FIGURE 5-4 Cholinergic nerve terminal and its effector, in which are shown the intraneuronal synthesis of acetylcholine (ACh), the vesicles containing ACh, the release of ACh into the junctional cleft, its removal by the action of acetylcholinesterase (AChE) and diffusion, and the subsequent reuptake of choline back into the nerve terminal. CoA, Coenzyme A; ChAc, choline acetyltransferase; M, muscarinic receptor.
(Adapted from Hubbard JI: Mechanism of transmitter release from nerve terminals, Ann N Y Acad Sci 183:131-146, 1971.)
FIGURE 5-5 Adrenergic nerve terminal and its effector cell. Shown are the precursors of norepinephrine (NE), the sites of synthesis and storage of dopamine and NE, and the location of prejunctional and postjunctional adrenergic receptors (α2, α, β). It also shows the enzymatic (catechol-O-methyltransferase [COMT], monoamine oxidase [MAO]) and uptake-1 (U1) and uptake-2 (U2) mechanisms by which the action of NE is terminated. Dopa, Dihydroxyphenylalanine; Tyr, tyrosine.
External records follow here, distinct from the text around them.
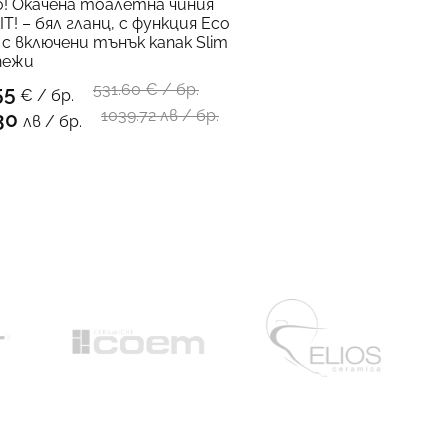
! Окачена тоалетна чиния
T! – бял гланц, с функция Eco
, с включени тънък капак Slim
пежи
531.60
€ / бр.
55
€ / бр.
КЪМ ПРОДУКТА
1039.72 лв / бр.
30
лв / бр.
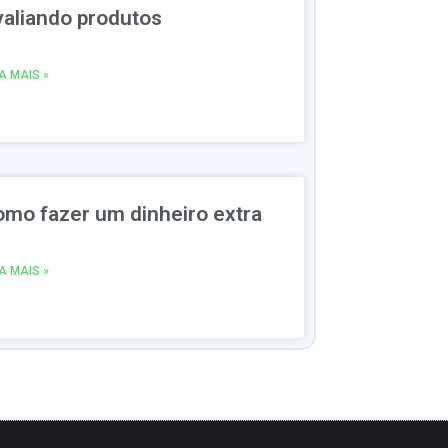
valiando produtos
IA MAIS »
omo fazer um dinheiro extra
IA MAIS »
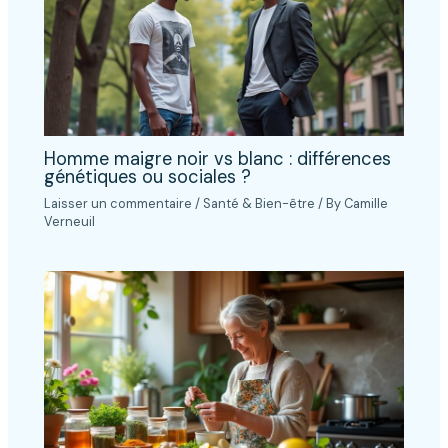
Homme maigre noir vs blanc : différences
génétiques ou sociales ?
Laisser un commentaire
/
Santé & Bien-être
/ By
Camille
Verneuil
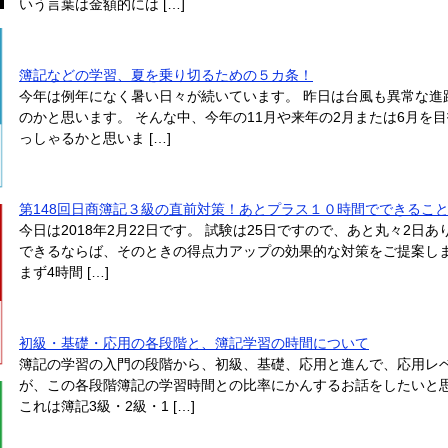
いう言葉は金額的には […]
簿記などの学習、夏を乗り切るための５カ条！
今年は例年になく暑い日々が続いています。 昨日は台風も異常な進
のかと思います。 そんな中、今年の11月や来年の2月または6月を
っしゃるかと思いま […]
第148回日商簿記３級の直前対策！あとプラス１０時間でできるこ
今日は2018年2月22日です。 試験は25日ですので、あと丸々2日
できるならば、そのときの得点力アップの効果的な対策をご提案しま
まず4時間 […]
初級・基礎・応用の各段階と、簿記学習の時間について
簿記の学習の入門の段階から、初級、基礎、応用と進んで、応用レ
が、この各段階簿記の学習時間との比率にかんするお話をしたいと思
これは簿記3級・2級・1 […]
The catecholamines norepinephrine and epinephrine are the primary neurotransmitters and hormones released after stimulation of the sympathetic nervous system. The synthesis and storage of the catecholamines can be modified by a number of clinically useful drugs. The synthetic process, shown in Figure 5-6, involves numerous enzymes that are synthesized in the nerve cell body and carried by axoplasmic transport to the nerve endings. The enzyme tyrosine hydroxylase, which catalyzes the conversion of tyrosine to dihydroxyphenylalanine, is the rate-limiting enzyme in this process; any drug that inhibits the function of tyrosine hydroxylase reduces the rate at which norepinephrine is produced in the nerve terminal. The concentration of norepinephrine in the cytoplasm is one of the factors that regulates its own formation, principally by feedback inhibition on tyrosine hydroxylase activity.27 The enzyme phenylethanolamine-N-methyltransferase, which catalyzes the conversion of norepinephrine to epinephrine, occurs almost exclusively in the chromaffin cells of the adrenal medulla and is missing in peripheral nerve terminals.3 Norepinephrine is the final product in most adrenergic nerves, whereas mainly epinephrine (80%), with some norepinephrine (20%), is produced in adrenal chromaffin cells in human beings.